The Girl Next Door: A Crossdresser Explains her Wardrobe
My friend “Louise” lives most of her life as “Daniel,” a fifty-something heterosexual editor at a well-known commercial magazine in Manhattan. He does well—or well enough. (Like everyone in editorial, he’s felt the pinch recently.) Whenever time permits, or his girlfriend is out of town, he returns to his childhood home in an outer borough to become Louise.
As a child, Daniel was abused by his alcoholic father; his mother was a strict Catholic. Occasionally he tried on her clothes. In the 1970s, he bought his first piece of women’s attire, a cardigan that fell above the knee, with cable knit down the sleeve. “It represented what all the cute girls were wearing,” Louise says. “I hid it away in a box. It’s long gone.” Daniel married in the ’80s and had children, but whenever he could, he would secretly get dressed and visit department stores. The marriage ended in divorce.
A few times, Louise went to a Manhattan party for crossdressers, Edelweiss, but she didn’t like the scene. “The clientele was mostly fetishist guys and hookers,” she says. “It just didn’t feel good. It was sleazy.” In the ’90s, she began socializing with other T-girls, as they call themselves, and she even wrote for a crossdresser publication. But she couldn’t come out. “I have children, an elderly parent, and professional responsibilities,” she explains. As of 2016, the worlds of Louise and Daniel remain separate.
“Most people,” Louise says, “can’t get their head around this.”
When Louise started showing me her clothes, I was surprised at how ragtag and informal her choices were. There were no special, totemic items. Most of her outfits come from mass retailers like H&M. She knows and loves designer fashions, but she doesn’t have the budget, time, or space for them. Her garments have to be hidden away in plastic bins in a shed.

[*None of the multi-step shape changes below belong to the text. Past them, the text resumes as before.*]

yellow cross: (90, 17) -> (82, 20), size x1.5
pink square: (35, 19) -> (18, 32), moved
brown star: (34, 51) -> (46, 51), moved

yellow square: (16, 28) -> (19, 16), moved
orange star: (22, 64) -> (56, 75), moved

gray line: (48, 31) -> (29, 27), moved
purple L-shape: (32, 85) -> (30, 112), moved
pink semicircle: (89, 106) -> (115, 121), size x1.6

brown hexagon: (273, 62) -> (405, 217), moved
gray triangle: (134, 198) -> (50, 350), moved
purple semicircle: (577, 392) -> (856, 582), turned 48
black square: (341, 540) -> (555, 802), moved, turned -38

For some people, simple clothes provide a bridge to an identity that keeps them sane and alive.
The day of the interview, Louise presented in a simple blue sheath dress, a Jennifer Aniston-style wig, turquoise shell wrist cuff [see top photo] and black China flats. I asked about the look.

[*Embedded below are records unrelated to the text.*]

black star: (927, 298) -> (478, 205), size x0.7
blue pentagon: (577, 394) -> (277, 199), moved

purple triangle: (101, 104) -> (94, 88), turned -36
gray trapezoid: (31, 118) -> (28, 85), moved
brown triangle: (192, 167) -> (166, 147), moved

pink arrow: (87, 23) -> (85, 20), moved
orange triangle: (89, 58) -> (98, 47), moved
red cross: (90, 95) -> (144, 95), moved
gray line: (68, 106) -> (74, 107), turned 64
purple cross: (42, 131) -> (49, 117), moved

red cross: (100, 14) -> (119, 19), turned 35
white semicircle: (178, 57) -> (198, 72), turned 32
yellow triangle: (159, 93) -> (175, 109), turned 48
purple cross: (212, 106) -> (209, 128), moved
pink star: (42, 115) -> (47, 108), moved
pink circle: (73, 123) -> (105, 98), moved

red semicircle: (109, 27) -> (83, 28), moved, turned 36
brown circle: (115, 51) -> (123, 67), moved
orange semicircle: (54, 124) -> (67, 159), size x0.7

"This is a basic elegant summer shift. It’s second-hand, a gift from my friend, 'Tina.' [Tina is a biological woman.] She tells me what to wear, how to dress and accessorize. One day she told me, 'Louise, I think of you like a sister.' That meant a lot."
"I found this necklace lying in a drawer in the house. I guess it was my mother's.
I usually have one wig in rotation. Eventually, it loses its body, gets stringy, looks fake, which is very frustrating. I’ve had short black wigs, long blonde wigs. I try to make them fashionable, but not stand out."
"I got this cocktail dress at a dress shop on 34th Street.
The label doesn’t matter. I want it to look good. I used to like Ann Taylor; then I found out that everything is overpriced and not that well made.
I’m a 12-14, but I’m trying to lose and get down to a 10. No shapewear. I probably should wear it, but I don’t."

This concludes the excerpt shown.